The company is going to market through partnerships with major security players, emphasizing a Gartner-published concept known as the "SOC visibility triad." In Vectra's implementation, the triad consists of the company's own NDR tool for network and cloud visibility, combined and integrated with other vendors' endpoint detection and response (EDR) tools and with partners' security information and event management (SIEM) tools.
In theory, the triad would cast a wider, more comprehensive net for potential attacks while dramatically reducing the signal-to-noise problem with security alerts. Current Vectra partners for other legs of the triad include CrowdStrike, Carbon Black, Cybereason, SentinelOne, ArcSight, IBM, Chronicle and Splunk.
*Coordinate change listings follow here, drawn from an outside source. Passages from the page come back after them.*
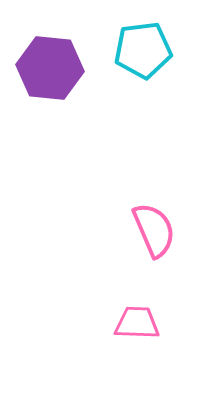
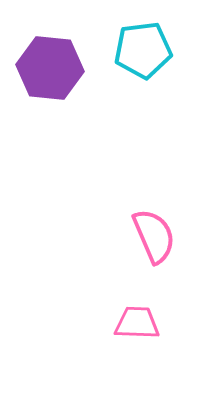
pink semicircle: moved 6 px down
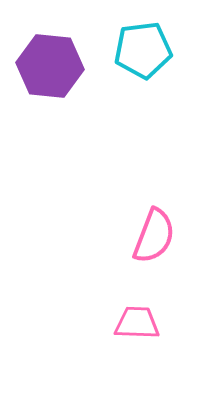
purple hexagon: moved 2 px up
pink semicircle: rotated 44 degrees clockwise
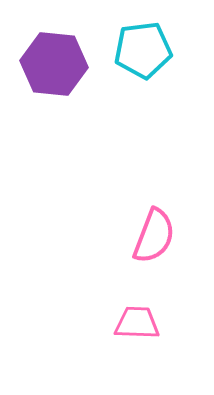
purple hexagon: moved 4 px right, 2 px up
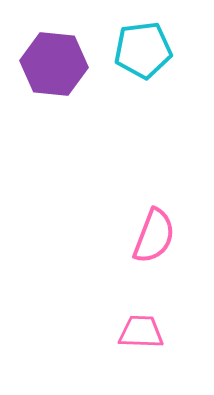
pink trapezoid: moved 4 px right, 9 px down
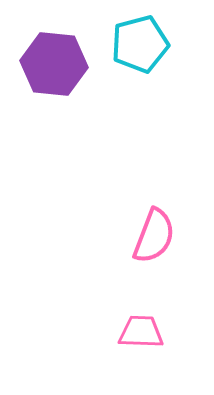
cyan pentagon: moved 3 px left, 6 px up; rotated 8 degrees counterclockwise
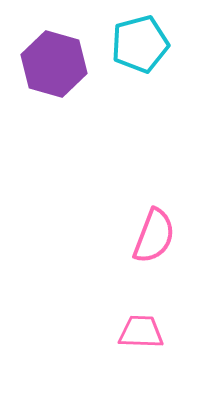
purple hexagon: rotated 10 degrees clockwise
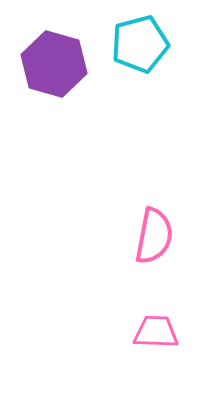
pink semicircle: rotated 10 degrees counterclockwise
pink trapezoid: moved 15 px right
The news on Tuesday is not Vectra's first foray into Microsoft technologies. In February, Vectra launched Cognito Detect for Office 365, which used detection models focused on credentials and privilege in SaaS applications to stop attacks.
But the Tuesday announcement involves working with Microsoft to bring the SOC visibility triad effort to the Microsoft stack. In triad terms, Vectra is the NDR piece, and as of Tuesday, it is integrated with Microsoft Defender Advanced Threat Protection (ATP) for the EDR piece and with Azure Sentinel for the SIEM piece.
The Defender ATP integrations with Vectra combine the cloud/datacenter detections with Microsoft's process-level context from the endpoint, and allow for the isolation or disabling of compromised systems. On the Sentinel side, Vectra created custom workbooks in Azure Sentinel that bring elements of their dashboard into Microsoft's cloud SIEM product.
By working with those two strategic components of the Microsoft security mix, Vectra also on Tuesday joined the Microsoft Intelligent Security Association (MISA), a group of more than 80 members with deep programmatic hooks into a dozen Microsoft security technologies or products. In addition to Defender ATP and Azure Sentinel, the MISA-related technologies include Azure Active Directory, Azure Information Protection, Microsoft Endpoint Manager, Microsoft Graph Security API, Microsoft Cloud App Security, Azure Security Center, Azure Security Center for IoT Security, DMARC reporting for Microsoft 365, Windows antimalware platform and Azure DDOS Protection.